Le téléphone sonne à la maison. Je décroche :   Monsieur CHEFNAY , ici le Centre des Opérations de la Marine Nationale à Tahiti . Vous êtes radioamateur, nous avons besoin de votre concours.

Mon interlocuteur m’explique que la balise de détresse Argos d’un concurrent dans la course en solitaire autour du monde , Jacques de Roux, à bord du Skoïern III, a été déclenchée . Cette information a été communiquée par le centre de réception Argos de Washington au CNES à Toulouse qui a averti la Marine Nationale à Tahiti. La position fournie par la balise situe ce bateau à environ 2000 miles à l’ouest du cap Horn et à une distance égale dans le sud-sud- est de la Polynésie. «  Nous venons d’envoyer sur zone le bâtiment de la Marine Nationale le plus proche du lieu du naufrage, l’Aviso-Escorteur « Enseigne de Vaisseau Henry » qui se trouve aux Gambiers, mais il ne devrait pas y être avant le 14 février et il sera peut-être trop tard ! », me précise l’officier de marine du Centre des Opérations.

Mon correspondant me demande de  me porter à l’écoute des  concurrents de cette course équipés de stations radioamateurs, pour entrer en contact avec eux  afin de les informer de la situation ; il faut que l’un d’eux se déroute pour  récupérer Jacques de Roux  avant que l’Aviso-Escorteur arrive sur les lieux.

 

J’accepte bien évidemment, honoré que l’on me confie cette mission que je dois réussir à tout prix.

La tâche n’est pas facile. Je sais que les skippers se contactent dans le haut de la bande des 20m et je commence mes appels en français et en anglais. Aucune réponse des concurrents, mais plusieurs contacts avec des stations américaines, australiennes et néo-zélandaises qui se portent volontaires pour m’aider.

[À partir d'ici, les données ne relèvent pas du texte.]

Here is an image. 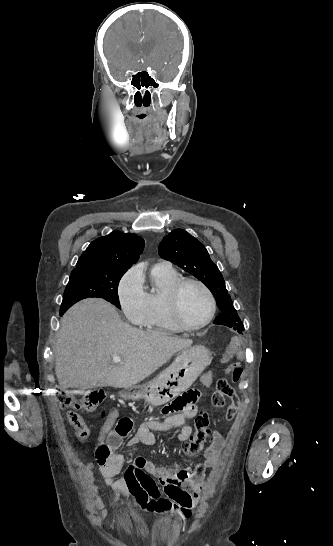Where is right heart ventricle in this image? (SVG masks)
<instances>
[{"mask_svg": "<svg viewBox=\"0 0 333 546\" xmlns=\"http://www.w3.org/2000/svg\"><path fill=\"white\" fill-rule=\"evenodd\" d=\"M179 273L172 267L154 266L149 273V281L143 288L146 299V314L142 326L154 332L177 333L181 329L169 316L166 299L173 284L180 279Z\"/></svg>", "mask_w": 333, "mask_h": 546, "instance_id": "1", "label": "right heart ventricle"}]
</instances>
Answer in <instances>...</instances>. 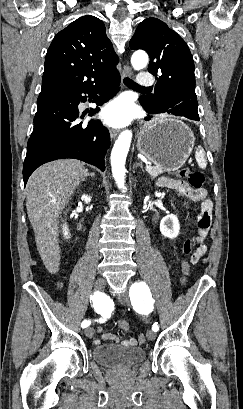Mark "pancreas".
<instances>
[{
	"mask_svg": "<svg viewBox=\"0 0 243 409\" xmlns=\"http://www.w3.org/2000/svg\"><path fill=\"white\" fill-rule=\"evenodd\" d=\"M151 177L155 178L158 175L165 172V170L161 167H152V169L147 170Z\"/></svg>",
	"mask_w": 243,
	"mask_h": 409,
	"instance_id": "cf45deb5",
	"label": "pancreas"
}]
</instances>
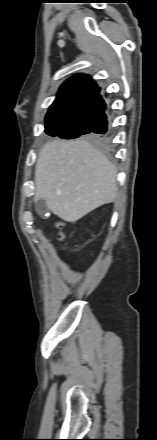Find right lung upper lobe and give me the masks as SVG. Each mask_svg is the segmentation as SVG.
<instances>
[{
	"mask_svg": "<svg viewBox=\"0 0 157 440\" xmlns=\"http://www.w3.org/2000/svg\"><path fill=\"white\" fill-rule=\"evenodd\" d=\"M105 109L100 88L89 75L77 74L60 87L45 120H77L91 127Z\"/></svg>",
	"mask_w": 157,
	"mask_h": 440,
	"instance_id": "cb5924a9",
	"label": "right lung upper lobe"
}]
</instances>
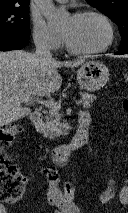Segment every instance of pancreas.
Listing matches in <instances>:
<instances>
[{
    "label": "pancreas",
    "mask_w": 128,
    "mask_h": 213,
    "mask_svg": "<svg viewBox=\"0 0 128 213\" xmlns=\"http://www.w3.org/2000/svg\"><path fill=\"white\" fill-rule=\"evenodd\" d=\"M80 105L83 108H89L91 103L96 99L92 94L81 92ZM44 125V134L50 139L59 136H65L69 133V126L62 122V115L57 109H50L48 116H46Z\"/></svg>",
    "instance_id": "obj_1"
}]
</instances>
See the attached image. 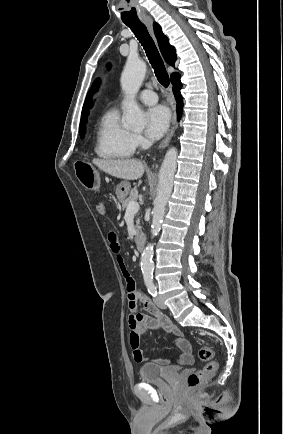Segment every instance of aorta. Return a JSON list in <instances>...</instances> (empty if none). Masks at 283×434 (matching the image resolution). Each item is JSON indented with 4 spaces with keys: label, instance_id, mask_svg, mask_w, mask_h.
<instances>
[{
    "label": "aorta",
    "instance_id": "762f6f07",
    "mask_svg": "<svg viewBox=\"0 0 283 434\" xmlns=\"http://www.w3.org/2000/svg\"><path fill=\"white\" fill-rule=\"evenodd\" d=\"M146 63L138 58H128L121 75V87L126 95L123 105L124 117L122 124L125 128L140 131L145 125V114L139 108L135 96L139 91L146 74ZM177 150L170 148L165 155L159 171V183L157 196L152 211L151 224L152 238L157 236L161 230L165 208L172 193L173 180L176 172ZM153 245L147 244L141 256V269L144 277H151L153 274Z\"/></svg>",
    "mask_w": 283,
    "mask_h": 434
}]
</instances>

Une  chaîne internationale de solidarité se forme,  les gars du monde commencent à se donner la main pour tenter  de sauver une vie….

 

Papeete , jeudi 10 février 1983.

 Au petit matin de cette longue nuit de veille , vers 5h, j’ai la surprise d’entendre après l’un de mes appels : FO8GM , this is OD5KW,  Perseverance of Medina calling you !

Imaginez le bonheur qui m’envahit après une nuit blanche ! J’ai établi le contact avec un concurrent de cette course en solitaire ! Mes efforts n’ont pas été vains !

Après lui avoir expliqué la situation et lui avoir donné la position du Skoïern, le  skipper du « Perseverance of Medina », l’anglais Richard Broadhead, m’informe qu’il se trouve à environ 230 miles du bateau naufragé et qu’il se déroute pour porter secours à Jacques de Roux.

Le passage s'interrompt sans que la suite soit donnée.